Video of the beating of the four Dalits - who were taking a dead cow to be skinned - went viral on social media. Violent protests erupted over the attack late last month, leaving one police officer dead.

Dalit activists have said the unrest reflects deep frustration after years of discrimination by those from higher castes.

Experts say their anger could harm Modi's party's chances at elections next year in three key states, where Dalits make up a sizeable chunk of voters.

"Don't attack any Dalits. Shoot me if you have to, but not the Dalits," Modi said late Sunday.

"Attack me, but not them. Don't harm them. This game must end." The comments come the day after the premier also broke his silence on the self-styled cow defenders, saying any vigilantes should be prosecuted.

Modi repeated his comments on Sunday, telling a rally they were simply trying to divide India.

"I want to ask the state governments to identify such men and take strict action against them," he said.
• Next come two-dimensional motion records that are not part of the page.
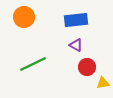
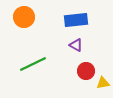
red circle: moved 1 px left, 4 px down
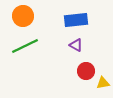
orange circle: moved 1 px left, 1 px up
green line: moved 8 px left, 18 px up
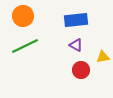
red circle: moved 5 px left, 1 px up
yellow triangle: moved 26 px up
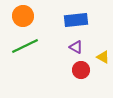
purple triangle: moved 2 px down
yellow triangle: rotated 40 degrees clockwise
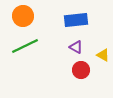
yellow triangle: moved 2 px up
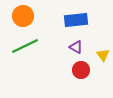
yellow triangle: rotated 24 degrees clockwise
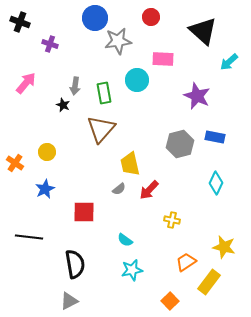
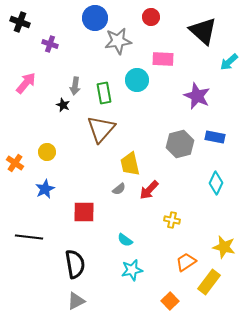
gray triangle: moved 7 px right
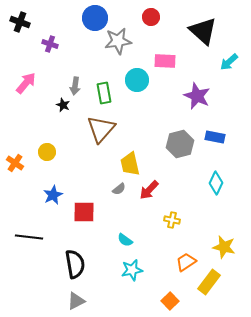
pink rectangle: moved 2 px right, 2 px down
blue star: moved 8 px right, 6 px down
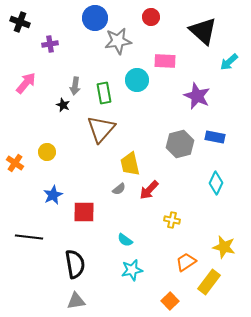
purple cross: rotated 28 degrees counterclockwise
gray triangle: rotated 18 degrees clockwise
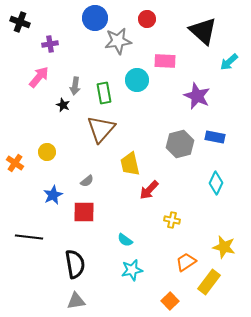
red circle: moved 4 px left, 2 px down
pink arrow: moved 13 px right, 6 px up
gray semicircle: moved 32 px left, 8 px up
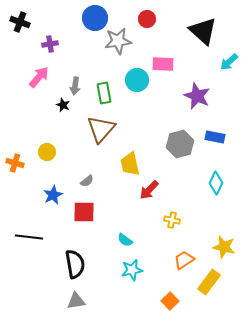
pink rectangle: moved 2 px left, 3 px down
orange cross: rotated 18 degrees counterclockwise
orange trapezoid: moved 2 px left, 2 px up
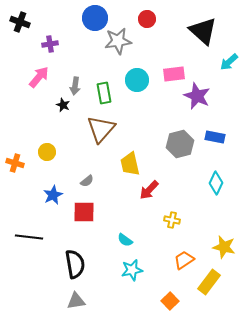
pink rectangle: moved 11 px right, 10 px down; rotated 10 degrees counterclockwise
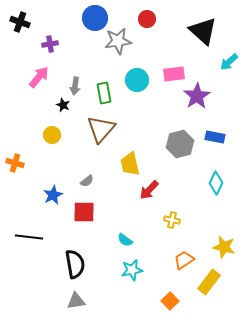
purple star: rotated 16 degrees clockwise
yellow circle: moved 5 px right, 17 px up
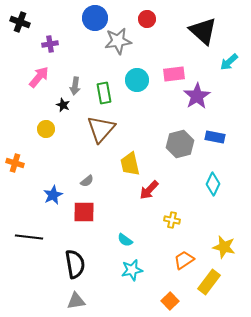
yellow circle: moved 6 px left, 6 px up
cyan diamond: moved 3 px left, 1 px down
Cows are considered sacred by Hindus and killing them is banned in most Indian states.

Formerly known as "untouchables", Dalits are commonly tasked with removing the corpses of dead cows from streets, where the animals often roam freely.

Attacks by vigilante groups on cow traders and smugglers have increased since Hindu nationalist Modi won power in 2014.

At least five Muslim men were killed last year by Hindu mobs on suspicion of eating beef or smuggling cows across the country.